I’m loving that the Evening Standard is free now. I barely ever bought it when it cost 50p, but now it is clearly the superior choice to the London Lite (which, it seems, is on its way). I also admire the Standard’s new editorial approach under Geordie Greig which stresses optimism and pride over cynicism and defeatism wherever possible. Sometimes, however, a dose of cynicism can be rather healthy.
This week, the Evening Standard fell for a massive con. Page three of the paper was given over to Forbes Risk, who offer to “squat proof” swanky West London houses for the extortionate fee of £2,600 per week. The picture gives the impression that these men, dubbed ‘The Squatbusters’, mean business, and implies that they would not be afraid to resort to violence if needs be. Just look at those black coats and crossed arms. Grr.
However, anyone who knows anything about squatting will point out that squatters can only claim residence if the house is empty. If someone is already inhabiting the house when the squatters attempt to enter, then it is trespassing and they can go to jail. So all Forbes Risk’s Squatbusters are doing is living in a house for £2.6k per week. Hardly taxing stuff; this is basically glamourised house-sitting. I wonder if they also offer to check the TV on a daily basis to make sure it’s still working, or provide a sofa warming service for the gullible owners.

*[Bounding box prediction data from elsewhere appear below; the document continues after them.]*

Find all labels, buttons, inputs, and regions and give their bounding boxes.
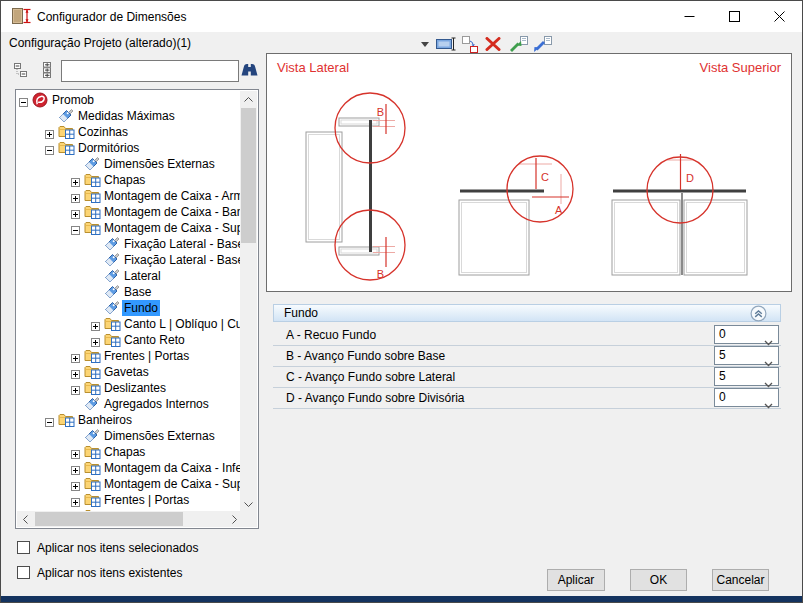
expander-plus-icon[interactable] xyxy=(71,479,80,488)
tag-icon xyxy=(58,108,75,124)
folder-icon xyxy=(84,380,101,396)
expander-plus-icon[interactable] xyxy=(91,319,100,328)
tag-icon xyxy=(104,300,121,316)
tree-item[interactable]: Dimensões Externas xyxy=(17,156,241,172)
expander-plus-icon[interactable] xyxy=(71,191,80,200)
tree-item[interactable]: Fundo xyxy=(17,300,241,316)
tree-item[interactable]: Montagem de Caixa - Bancada xyxy=(17,204,241,220)
expander-plus-icon[interactable] xyxy=(71,447,80,456)
tree-item[interactable]: Dimensões Externas xyxy=(17,428,241,444)
tree-item[interactable]: Montagem da Caixa - Inferior xyxy=(17,460,241,476)
tree-item[interactable]: Dormitórios xyxy=(17,140,241,156)
parameter-value-combobox[interactable]: 5 xyxy=(714,367,779,386)
folder-icon xyxy=(84,220,101,236)
tree-item[interactable]: Frentes | Portas xyxy=(17,492,241,508)
tree-item-label: Fixação Lateral - Base Inferior xyxy=(122,236,241,252)
maximize-button[interactable] xyxy=(715,1,753,31)
parameter-value-combobox[interactable]: 0 xyxy=(714,388,779,407)
parameter-value-combobox[interactable]: 5 xyxy=(714,346,779,365)
tree-item[interactable]: Chapas xyxy=(17,172,241,188)
collapse-section-icon[interactable] xyxy=(750,305,767,322)
expander-minus-icon[interactable] xyxy=(19,95,28,104)
tree-item[interactable]: Fixação Lateral - Base Superior xyxy=(17,252,241,268)
vista-lateral-title: Vista Lateral xyxy=(277,60,349,75)
folder-icon xyxy=(84,476,101,492)
minimize-button[interactable] xyxy=(670,1,708,31)
expander-plus-icon[interactable] xyxy=(91,335,100,344)
scroll-down-icon[interactable] xyxy=(240,496,257,512)
expander-plus-icon[interactable] xyxy=(71,351,80,360)
expander-plus-icon[interactable] xyxy=(45,127,54,136)
tree-item-label: Medidas Máximas xyxy=(76,108,177,124)
expander-minus-icon[interactable] xyxy=(71,223,80,232)
horizontal-scroll-thumb[interactable] xyxy=(35,512,183,526)
folder-icon xyxy=(84,460,101,476)
fundo-section: Fundo A - Recuo Fundo0B - Avanço Fundo s… xyxy=(273,304,781,409)
config-dropdown-caret-icon[interactable] xyxy=(419,34,431,54)
expander-plus-icon[interactable] xyxy=(71,175,80,184)
tree-item[interactable]: Montagem de Caixa - Armário xyxy=(17,188,241,204)
callout-d: D xyxy=(686,172,694,184)
parameter-value-combobox[interactable]: 0 xyxy=(714,325,779,344)
expand-all-icon[interactable] xyxy=(40,62,58,80)
tree-item[interactable]: Chapas xyxy=(17,444,241,460)
tree-item[interactable]: Montagem de Caixa - Superior xyxy=(17,220,241,236)
dimension-door-icon xyxy=(10,6,32,26)
tree-item-label: Fixação Lateral - Base Superior xyxy=(122,252,241,268)
ok-button[interactable]: OK xyxy=(630,569,687,591)
tree-item[interactable]: Deslizantes xyxy=(17,380,241,396)
tree-item-label: Banheiros xyxy=(76,412,134,428)
fundo-rows: A - Recuo Fundo0B - Avanço Fundo sobre B… xyxy=(273,325,781,409)
expander-plus-icon[interactable] xyxy=(71,383,80,392)
delete-config-icon[interactable] xyxy=(482,34,504,54)
parameter-label: D - Avanço Fundo sobre Divisória xyxy=(273,391,465,405)
checkbox-unchecked[interactable] xyxy=(17,541,30,554)
tree-item[interactable]: Cozinhas xyxy=(17,124,241,140)
folder-icon xyxy=(104,332,121,348)
tree-item[interactable]: Canto L | Oblíquo | Curvo xyxy=(17,316,241,332)
dialog-configurador-de-dimensoes: Configurador de Dimensões Configuração P… xyxy=(0,0,803,603)
tree-item[interactable]: Montagem de Caixa - Superior xyxy=(17,476,241,492)
expander-plus-icon[interactable] xyxy=(71,367,80,376)
tree-item[interactable]: Frentes | Portas xyxy=(17,348,241,364)
cancelar-button[interactable]: Cancelar xyxy=(712,569,769,591)
expander-minus-icon[interactable] xyxy=(45,143,54,152)
tree-item[interactable]: Promob xyxy=(17,92,241,108)
tree-horizontal-scrollbar[interactable] xyxy=(17,511,242,527)
tree-item[interactable]: Medidas Máximas xyxy=(17,108,241,124)
parameter-value: 0 xyxy=(719,326,726,343)
scroll-left-icon[interactable] xyxy=(17,511,33,527)
folder-icon xyxy=(58,124,75,140)
import-config-icon[interactable] xyxy=(531,34,553,54)
tree-item[interactable]: Lateral xyxy=(17,268,241,284)
export-config-icon[interactable] xyxy=(507,34,529,54)
expander-plus-icon[interactable] xyxy=(71,495,80,504)
collapse-all-icon[interactable] xyxy=(14,62,32,80)
search-binoculars-icon[interactable] xyxy=(240,62,259,78)
tree-item-label: Chapas xyxy=(102,444,147,460)
expander-plus-icon[interactable] xyxy=(71,463,80,472)
tree-item[interactable]: Canto Reto xyxy=(17,332,241,348)
copy-config-icon[interactable] xyxy=(459,34,481,54)
expander-plus-icon[interactable] xyxy=(71,207,80,216)
close-button[interactable] xyxy=(760,1,798,31)
tree-item[interactable]: Base xyxy=(17,284,241,300)
tree-search-input[interactable] xyxy=(61,60,239,82)
vertical-scroll-thumb[interactable] xyxy=(241,108,256,243)
config-name-label: Configuração Projeto (alterado)(1) xyxy=(9,36,191,50)
fundo-parameter-row: A - Recuo Fundo0 xyxy=(273,325,781,346)
tree-item-label: Lateral xyxy=(122,268,163,284)
expander-minus-icon[interactable] xyxy=(45,415,54,424)
tree-item[interactable]: Gavetas xyxy=(17,364,241,380)
tree-vertical-scrollbar[interactable] xyxy=(240,91,257,512)
tag-icon xyxy=(84,156,101,172)
parameter-label: B - Avanço Fundo sobre Base xyxy=(273,349,445,363)
tree-item-label: Chapas xyxy=(102,172,147,188)
aplicar-button[interactable]: Aplicar xyxy=(547,569,605,591)
rename-config-icon[interactable] xyxy=(435,34,457,54)
checkbox-unchecked[interactable] xyxy=(17,566,30,579)
tree-item[interactable]: Banheiros xyxy=(17,412,241,428)
scroll-up-icon[interactable] xyxy=(240,91,257,107)
tree-item[interactable]: Agregados Internos xyxy=(17,396,241,412)
tree-item[interactable]: Fixação Lateral - Base Inferior xyxy=(17,236,241,252)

This is a perfect example of having much more money than sense. Surely the owners should be making money out of this, not spending. The example of ‘protection through occupation‘ is well established in the case of vacant offices, whereby office space is rented out at a reduced rate if the occupiers agree to leave on short notice if needed.
In my part of East London, long-term squatting is quite a serious problem. There are two disused pubs within five minutes walk from my flat that are occupied by squatters and the owners seem powerless to remove them. Squatting is a major concern all across London, but paying people to live in your flat seems to be the most absurd solution possible.